**Problem requirements**.
The records below must be transcribed exactly. Do not include the pictures.

**Data section**.
-- Opening Marker --

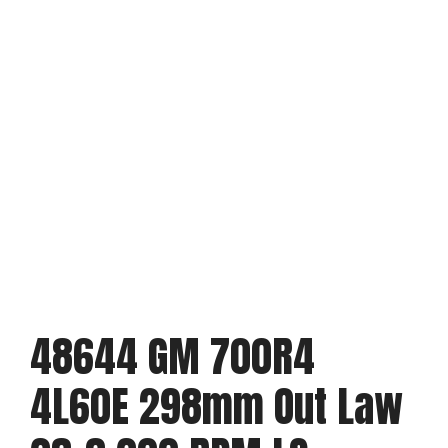
48644 GM 700R4
4L60E 298mm Out Law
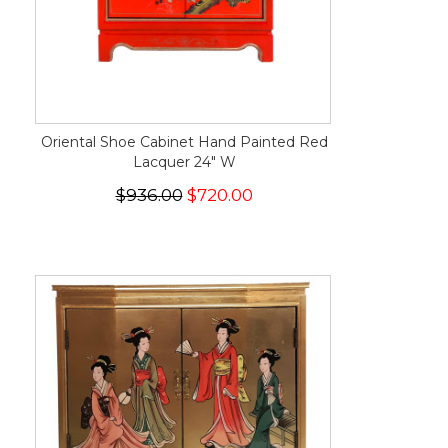
Oriental Shoe Cabinet Hand Painted Red
Lacquer 24" W
$936.00
$720.00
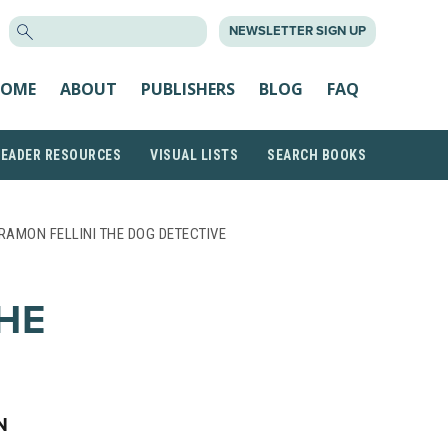
SEARCH
NEWSLETTER SIGN UP
FOR:
OME
ABOUT
PUBLISHERS
BLOG
FAQ
READER RESOURCES
VISUAL LISTS
SEARCH BOOKS
RAMON FELLINI THE DOG DETECTIVE
HE
N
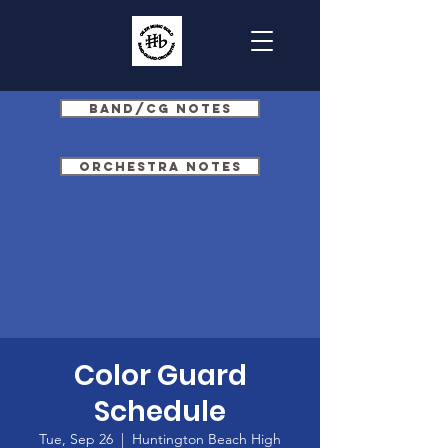
Band/CG Notes
Orchestra Notes
Color Guard
Schedule
Tue, Sep 26
  |  
Huntington Beach High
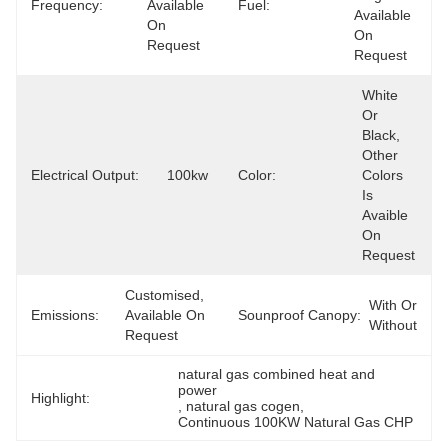
Frequency:
Available 
Fuel:
Available 
On 
On 
Request
Request
White 
Or 
Black, 
Other 
Electrical Output:
100kw
Color:
Colors 
Is 
Avaible 
On 
Request
Customised, 
With Or 
Emissions:
Available On 
Sounproof Canopy:
Without
Request
natural gas combined heat and 
power
Highlight:
, 
natural gas cogen
, 
Continuous 100KW Natural Gas CHP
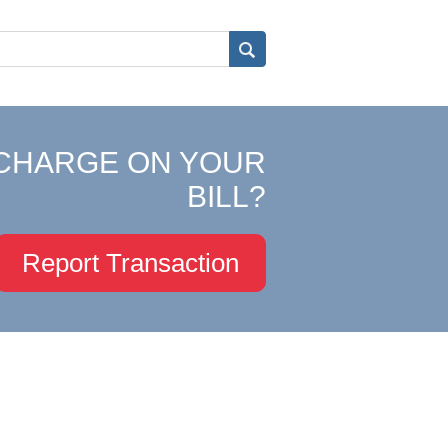
CHARGE ON YOUR
BILL?
Report Transaction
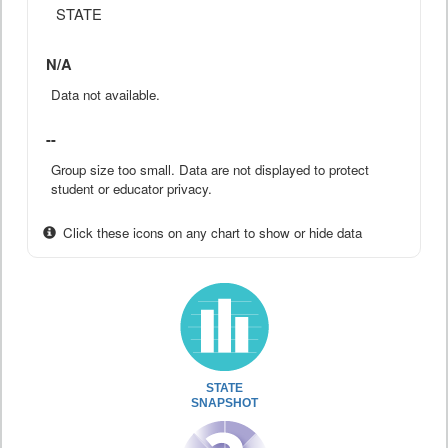
STATE
N/A
Data not available.
--
Group size too small. Data are not displayed to protect
student or educator privacy.
Click these icons on any chart to show or hide data
STATE
SNAPSHOT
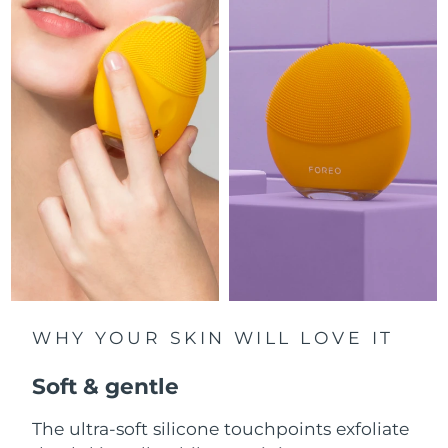
Luxembourg
Delivery estimate:
8/10/26
Macao SAR China
Delivery estimate:
8/12/26
Malaysia
Delivery estimate:
8/13/26
Malta
Delivery estimate:
8/10/26
Mexico
Delivery estimate:
8/14/26
Monaco
Delivery estimate:
8/11/26
Netherlands
Delivery estimate:
8/10/26
WHY YOUR SKIN WILL LOVE IT
New Zealand
Delivery estimate:
8/10/26
Soft & gentle
Norway
Delivery estimate:
8/10/26
The ultra-soft silicone touchpoints exfoliate
Oman
Delivery estimate:
8/13/26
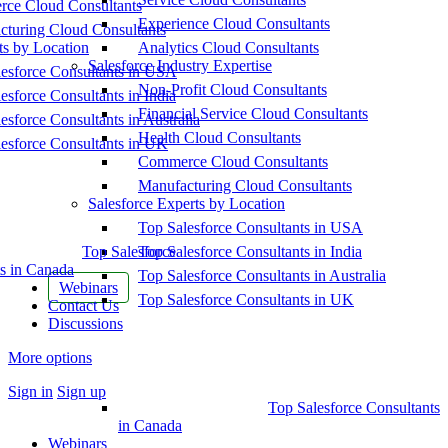
ce Cloud Consultants
Experience Cloud Consultants
cturing Cloud Consultants
ts by Location
Analytics Cloud Consultants
Salesforce Industry Expertise
esforce Consultants in USA
Non-Profit Cloud Consultants
esforce Consultants in India
Financial Service Cloud Consultants
esforce Consultants in Australia
Health Cloud Consultants
esforce Consultants in UK
Commerce Cloud Consultants
Manufacturing Cloud Consultants
Salesforce Experts by Location
Top Salesforce Consultants in USA
Top Salesforce
Top Salesforce Consultants in India
s in Canada
Top Salesforce Consultants in Australia
Webinars
Top Salesforce Consultants in UK
Contact Us
Discussions
More options
Sign in
Sign up
Top Salesforce Consultants
in Canada
Webinars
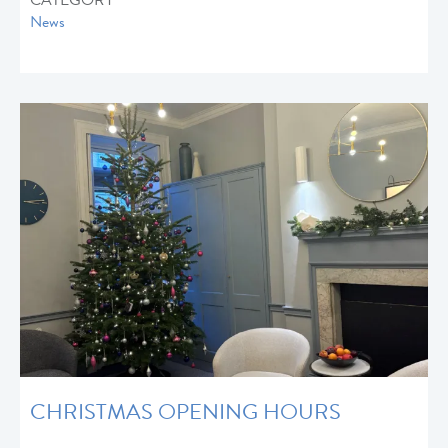
CATEGORY
News
CHRISTMAS OPENING HOURS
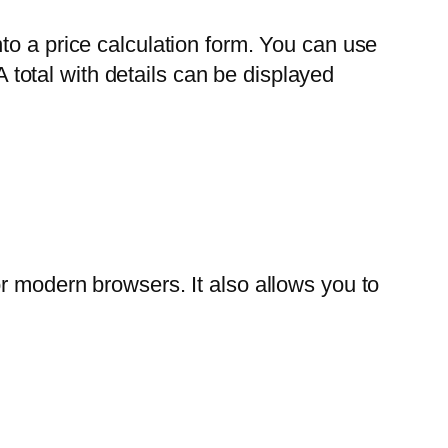
to a price calculation form. You can use
A total with details can be displayed
r modern browsers. It also allows you to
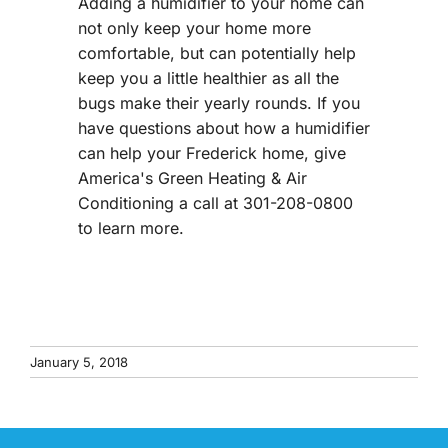
Adding a humidifier to your home can
not only keep your home more
comfortable, but can potentially help
keep you a little healthier as all the
bugs make their yearly rounds. If you
have questions about how a humidifier
can help your Frederick home, give
America's Green Heating & Air
Conditioning a call at 301-208-0800
to learn more.
January 5, 2018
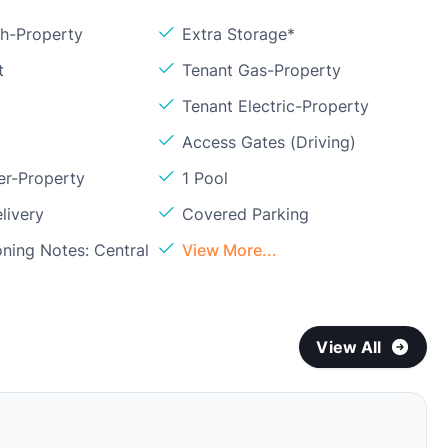
sh-Property
Extra Storage*
t
Tenant Gas-Property
Tenant Electric-Property
Access Gates (Driving)
er-Property
1 Pool
livery
Covered Parking
oning Notes: Central
View More...
View All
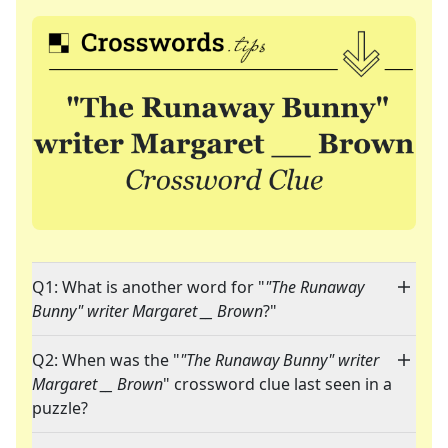
Q1: What is another word for "
"The Runaway
Bunny" writer Margaret __ Brown
?"
Q2: When was the "
"The Runaway Bunny" writer
Margaret __ Brown
" crossword clue last seen in a
puzzle?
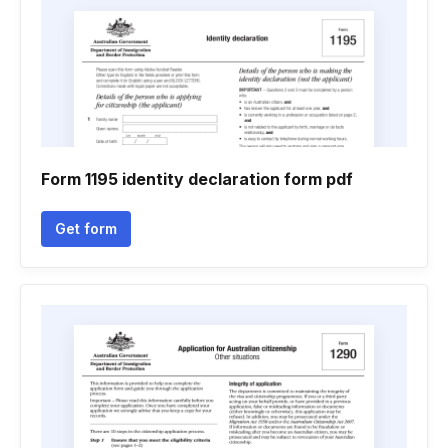
Form 1195 identity declaration form pdf
Get form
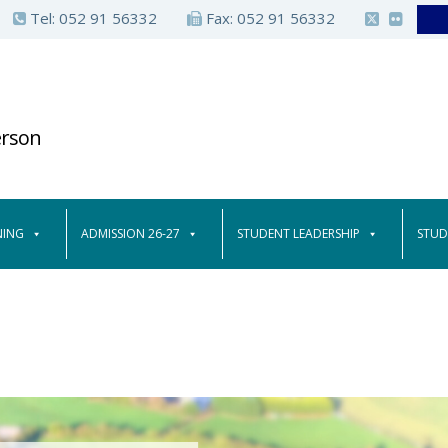
Tel:
052 91 56332
Fax: 052 91 56332
erson
NING
ADMISSION 26-27
STUDENT LEADERSHIP
STUD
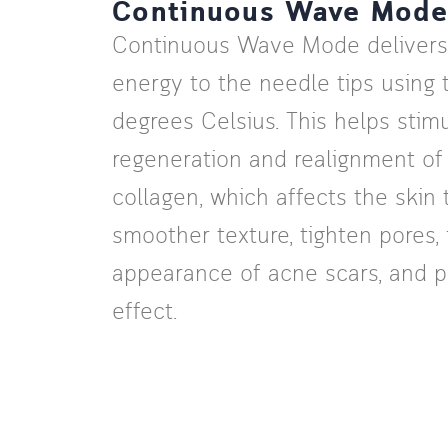
Continuous Wave Mode
Continuous Wave Mode delivers
energy to the needle tips using
degrees Celsius. This helps stim
regeneration and realignment o
collagen, which affects the skin
smoother texture, tighten pores,
appearance of acne scars, and pro
effect.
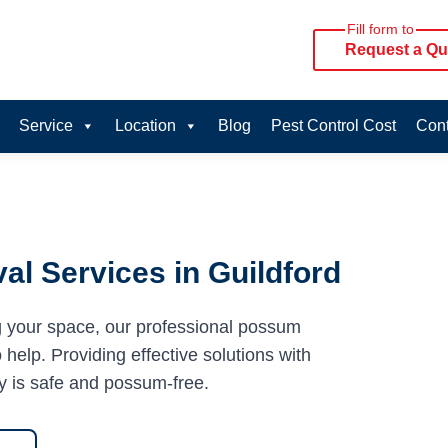
Fill form to
Request a Qu
Service
Location
Blog
Pest Control Cost
Cont
l Services in Guildford
g your space, our professional possum
 help. Providing effective solutions with
y is safe and possum-free.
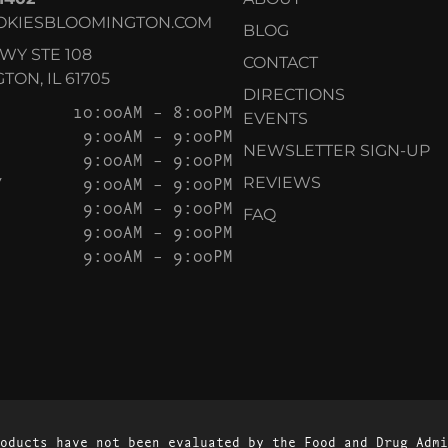
OKIESBLOOMINGTON.COM
BLOG
KWY STE 108
CONTACT
ON, IL 61705
DIRECTIONS
10:00AM – 8:00PM
EVENTS
9:00AM – 9:00PM
NEWSLETTER SIGN-UP
9:00AM – 9:00PM
Y
9:00AM – 9:00PM
REVIEWS
9:00AM – 9:00PM
FAQ
9:00AM – 9:00PM
9:00AM – 9:00PM
oducts have not been evaluated by the Food and Drug Admi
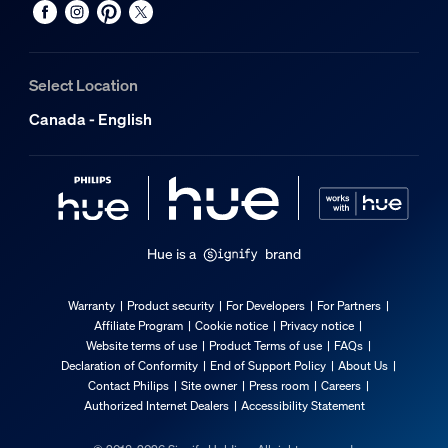
Number of switch cycles
50,000
Select Location
Nominal lifetime
Canada - English
25,000
Ambient temperature range
-20 to +45 °C
Environmental
Hue is a
brand
Operational humidity
5% <H<95% (non condensing)
Warranty
Product security
For Developers
For Partners
Affiliate Program
Cookie notice
Privacy notice
Operational temperature
Website terms of use
Product Terms of use
FAQs
-20°C to 45°C
Declaration of Conformity
End of Support Policy
About Us
Contact Philips
Site owner
Press room
Careers
Extra feature/accessory incl.
Authorized Internet Dealers
Accessibility Statement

-- Closing Marker --

**Answer space**.
48644 GM 700R4
4L60E 298mm Out Law
Oriental Shoe Cabinet Hand Painted Red
Lacquer 24" W
$936.00
$720.00
SEARCH
NEWSLETTER SIGN UP
FOR:
OME
ABOUT
PUBLISHERS
BLOG
FAQ
READER RESOURCES
VISUAL LISTS
SEARCH BOOKS
RAMON FELLINI THE DOG DETECTIVE
HE
N
Band/CG Notes
Orchestra Notes
Color Guard
Schedule
Tue, Sep 26
  |  
Huntington Beach High
Frequency:
Available 
Fuel:
Available 
On 
On 
Request
Request
White 
Or 
Black, 
Other 
Electrical Output:
100kw
Color:
Colors 
Is 
Avaible 
On 
Request
Customised, 
With Or 
Emissions:
Available On 
Sounproof Canopy:
Without
Request
natural gas combined heat and 
power
Highlight:
, 
natural gas cogen
, 
Continuous 100KW Natural Gas CHP
CHARGE ON YOUR
BILL?
Report Transaction
STATE
N/A
Data not available.
--
Group size too small. Data are not displayed to protect
student or educator privacy.
Click these icons on any chart to show or hide data
STATE
SNAPSHOT
Luxembourg
Delivery estimate:
8/10/26
Macao SAR China
Delivery estimate:
8/12/26
Malaysia
Delivery estimate:
8/13/26
Malta
Delivery estimate:
8/10/26
Mexico
Delivery estimate:
8/14/26
Monaco
Delivery estimate:
8/11/26
Netherlands
Delivery estimate:
8/10/26
WHY YOUR SKIN WILL LOVE IT
New Zealand
Delivery estimate:
8/10/26
Soft & gentle
Norway
Delivery estimate:
8/10/26
The ultra-soft silicone touchpoints exfoliate
Oman
Delivery estimate:
8/13/26
ce Cloud Consultants
Experience Cloud Consultants
cturing Cloud Consultants
ts by Location
Analytics Cloud Consultants
Salesforce Industry Expertise
esforce Consultants in USA
Non-Profit Cloud Consultants
esforce Consultants in India
Financial Service Cloud Consultants
esforce Consultants in Australia
Health Cloud Consultants
esforce Consultants in UK
Commerce Cloud Consultants
Manufacturing Cloud Consultants
Salesforce Experts by Location
Top Salesforce Consultants in USA
Top Salesforce
Top Salesforce Consultants in India
s in Canada
Top Salesforce Consultants in Australia
Webinars
Top Salesforce Consultants in UK
Contact Us
Discussions
More options
Sign in
Sign up
Top Salesforce Consultants
in Canada
Webinars
CATEGORY
News
CHRISTMAS OPENING HOURS
to a price calculation form. You can use
A total with details can be displayed
r modern browsers. It also allows you to
Adding a humidifier to your home can
not only keep your home more
comfortable, but can potentially help
keep you a little healthier as all the
bugs make their yearly rounds. If you
have questions about how a humidifier
can help your Frederick home, give
America's Green Heating & Air
Conditioning a call at 301-208-0800
to learn more.
January 5, 2018
sh-Property
Extra Storage*
t
Tenant Gas-Property
Tenant Electric-Property
Access Gates (Driving)
er-Property
1 Pool
livery
Covered Parking
oning Notes: Central
View More...
View All
Q1: What is another word for "
"The Runaway
Bunny" writer Margaret __ Brown
?"
Q2: When was the "
"The Runaway Bunny" writer
Margaret __ Brown
" crossword clue last seen in a
puzzle?
Form 1195 identity declaration form pdf
Get form
Tel:
052 91 56332
Fax: 052 91 56332
erson
NING
ADMISSION 26-27
STUDENT LEADERSHIP
STUD
Continuous Wave Mode
Continuous Wave Mode delivers
energy to the needle tips using
degrees Celsius. This helps stim
regeneration and realignment o
collagen, which affects the skin
smoother texture, tighten pores,
appearance of acne scars, and pro
effect.
Fill form to
Request a Qu
Service
Location
Blog
Pest Control Cost
Cont
l Services in Guildford
g your space, our professional possum
 help. Providing effective solutions with
y is safe and possum-free.
OKIESBLOOMINGTON.COM
BLOG
KWY STE 108
CONTACT
ON, IL 61705
DIRECTIONS
10:00AM – 8:00PM
EVENTS
9:00AM – 9:00PM
NEWSLETTER SIGN-UP
9:00AM – 9:00PM
Y
9:00AM – 9:00PM
REVIEWS
9:00AM – 9:00PM
FAQ
9:00AM – 9:00PM
9:00AM – 9:00PM
oducts have not been evaluated by the Food and Drug Admi
Number of switch cycles
50,000
Select Location
Nominal lifetime
Canada - English
25,000
Ambient temperature range
-20 to +45 °C
Environmental
Hue is a
brand
Operational humidity
5% <H<95% (non condensing)
Warranty
Product security
For Developers
For Partners
Affiliate Program
Cookie notice
Privacy notice
Operational temperature
Website terms of use
Product Terms of use
FAQs
-20°C to 45°C
Declaration of Conformity
End of Support Policy
About Us
Contact Philips
Site owner
Press room
Careers
Extra feature/accessory incl.
Authorized Internet Dealers
Accessibility Statement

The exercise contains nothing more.